Penulis:Agus Maulidin
Editor: Redaksi

Indcyber,com,Balangan- Anggota Dewan Perwakilan Rakyat Daerah (DPRD) Balangan angkat suara terhadap Pemutusan Hubungan Kerja (PHK) seiring berakhirnya, Perjanjian Kontrak Waktu Tertentu (PKWT) sembilan orang karyawan PT. Saptaindra sejati (SIS) Sera.

Perwakilan PT SIS Sera, Hadi Utama menganggap berakhirnya Perjanjian Kontrak Waktu Tertentu (PKWT) memang suatu hal yang biasa dan sudah sesuai dengan ketentuan yang berlaku, serta tidak ada niat dan itikad tidak baik untuk tidak mempekerjakan tenaga kerja lokal untuk PT SIS.

“Kami dari Perusahaan selalu berkomitmen selalu mendukung Pemda mengenai ketenagakerjaan dan untuk berakhirnya PKWT hal yang biasa,” katanya di hadapan awak media.

Selanjutnya ia mengungkapkan bahwa untuk situasi yang saat ini ada masih menunggu tahapan selanjutnya untuk mediasi sehingga dapat menentukan nasib mereka.

“Kita liat proses selanjutnya, yaitu mediasi, harapannya tidak ada isu PT SIS tidak ingin mempekerjakan karyawan lokal,” sambung Hadi Utama.

Ketua Pembentuk Unit Kerja (PUK) Federasi serikat pekerja Kimia, energi, pertambangan, minyak, gas bumi dan umum (FSPKEP) PT SIS Sera, Nabawi pihaknya menolak atas Pemberhentian Hubungan Kerja (PHK) yang dilayangkan PT SIS Sera dengan alasan karena kesembilan orang yang diberhentikan sebagian besar adalah merupakan masyarakat di Ring satu pertambangan.
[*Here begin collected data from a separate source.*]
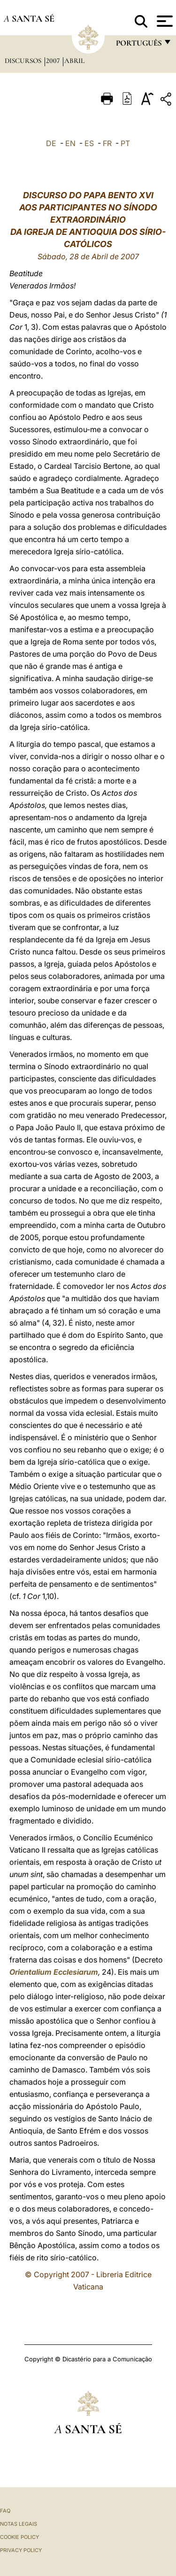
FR (107, 143)
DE (51, 143)
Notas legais (18, 2524)
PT (125, 143)
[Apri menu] (163, 21)
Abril (74, 60)
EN (70, 143)
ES (89, 143)
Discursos (24, 60)
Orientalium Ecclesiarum (53, 1972)
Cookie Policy (19, 2537)
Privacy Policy (21, 2550)
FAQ (5, 2510)
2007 (53, 60)
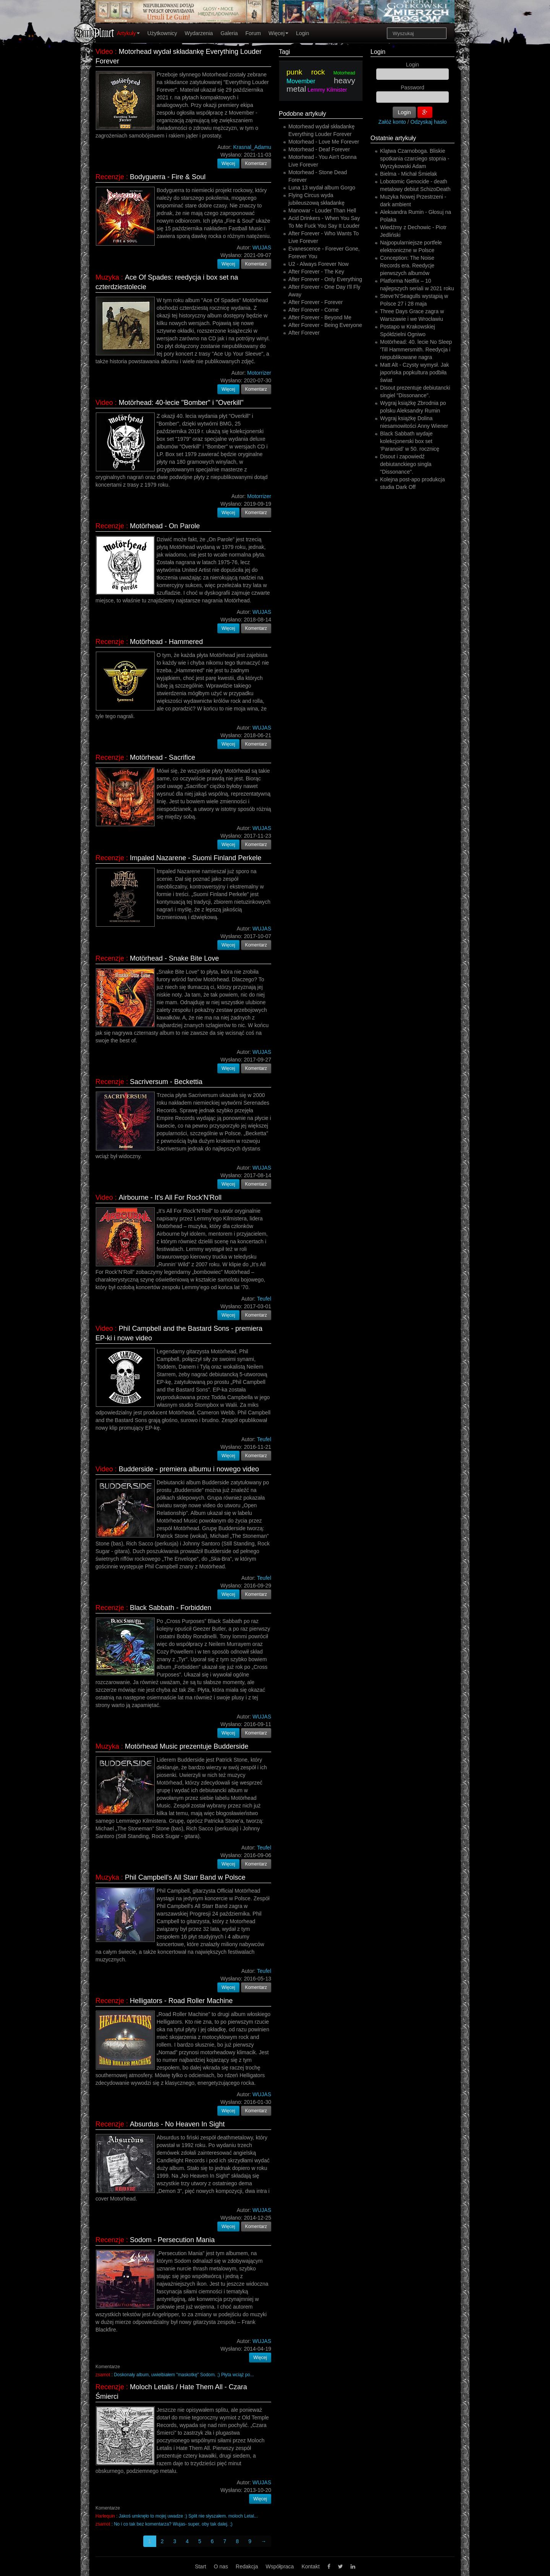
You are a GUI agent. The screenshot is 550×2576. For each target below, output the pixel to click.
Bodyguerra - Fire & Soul (167, 177)
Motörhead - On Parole (165, 526)
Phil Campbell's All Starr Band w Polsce (185, 1877)
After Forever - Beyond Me (319, 317)
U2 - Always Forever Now (318, 264)
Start (200, 2566)
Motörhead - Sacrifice (162, 757)
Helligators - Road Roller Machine (181, 2001)
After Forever (304, 333)
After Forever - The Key (316, 272)
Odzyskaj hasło (429, 122)
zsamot (102, 2374)
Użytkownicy (162, 33)
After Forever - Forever (315, 302)
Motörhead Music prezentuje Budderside (186, 1746)
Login (302, 33)
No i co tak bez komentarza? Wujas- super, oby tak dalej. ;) (173, 2524)
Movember (300, 81)
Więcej (278, 33)
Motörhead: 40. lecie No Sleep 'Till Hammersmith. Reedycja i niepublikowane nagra (416, 349)
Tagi (284, 52)
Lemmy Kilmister (327, 90)
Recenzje (109, 177)
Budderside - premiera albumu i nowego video (189, 1469)
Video (104, 51)
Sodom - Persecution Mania (172, 2240)
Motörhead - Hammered (166, 642)
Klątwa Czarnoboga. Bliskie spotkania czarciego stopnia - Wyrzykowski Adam (414, 158)
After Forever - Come (313, 310)
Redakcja (247, 2566)
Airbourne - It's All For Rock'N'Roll (170, 1197)
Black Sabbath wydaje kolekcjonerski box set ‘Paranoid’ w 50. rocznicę (409, 441)
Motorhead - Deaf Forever (319, 149)
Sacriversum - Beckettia (166, 1082)
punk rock (305, 72)
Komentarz (256, 163)
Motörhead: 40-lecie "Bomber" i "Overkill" (181, 402)
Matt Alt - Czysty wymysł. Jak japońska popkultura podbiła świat (414, 372)
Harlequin (105, 2516)
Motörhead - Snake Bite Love (174, 958)
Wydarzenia (199, 33)
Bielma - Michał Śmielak (408, 174)
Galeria (229, 33)
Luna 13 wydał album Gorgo (321, 187)
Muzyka (107, 277)
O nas (221, 2566)
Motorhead (344, 73)
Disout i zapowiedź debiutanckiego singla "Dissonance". (406, 464)
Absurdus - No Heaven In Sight (177, 2124)
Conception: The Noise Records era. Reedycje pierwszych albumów (407, 265)
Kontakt (310, 2566)
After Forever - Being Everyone (325, 325)
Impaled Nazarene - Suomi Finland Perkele (195, 858)
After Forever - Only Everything (325, 279)
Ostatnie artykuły (393, 138)
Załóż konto (392, 122)
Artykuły (128, 33)
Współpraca (279, 2566)
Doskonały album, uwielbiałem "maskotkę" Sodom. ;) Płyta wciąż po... (184, 2374)
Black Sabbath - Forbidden (170, 1608)
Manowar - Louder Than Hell (322, 210)
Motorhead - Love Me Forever (323, 142)
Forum (253, 33)
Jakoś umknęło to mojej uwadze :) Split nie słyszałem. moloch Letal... (188, 2516)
“Kami akan memperjuangkan hak dan nasib kami, terlepas dari itu hal ini bertujuan supaya di kemudian hari tidak terjadi lagi hal serupa untuk masyarakat lokal,” ungkapnya.

Hal tersebut mendapat perhatian dari Anggota DPRD Kabupaten Balangan, anggota komisi III, Syamsudin Noor menginginkan ada regulasi yang jelas agar di kemudian hari ada aturan untuk bisa mengayomi masyarakat Kabupaten Balangan untuk bisa bekerja di Perusahaan pertambangan.

“Artinya pihak DPRD Balangan mendukung langkah yang ditempuh Serikat pekerja dan untuk kebijakan Pemda yang berpihak kepada masyarakat Balangan akan diutamakan, karena itu akan berdampak terhadap inkam Daerah,” Katanya.

Terlebih untuk 9 orang yang datang untuk mengadukan nasibnya ke Kantor DPRD Balangan, untuk itu sekiranya di harapkan bisa di pertimbangkan lagi dan kalau bisa Kouta penerimaan karyawan yang berasal dari masyarakat Balangan dapat ditambah.

“Kami berharap apa yang kami sampaikan, dapat menjadi pertimbangan pihak perusahaan,” pungkasnya.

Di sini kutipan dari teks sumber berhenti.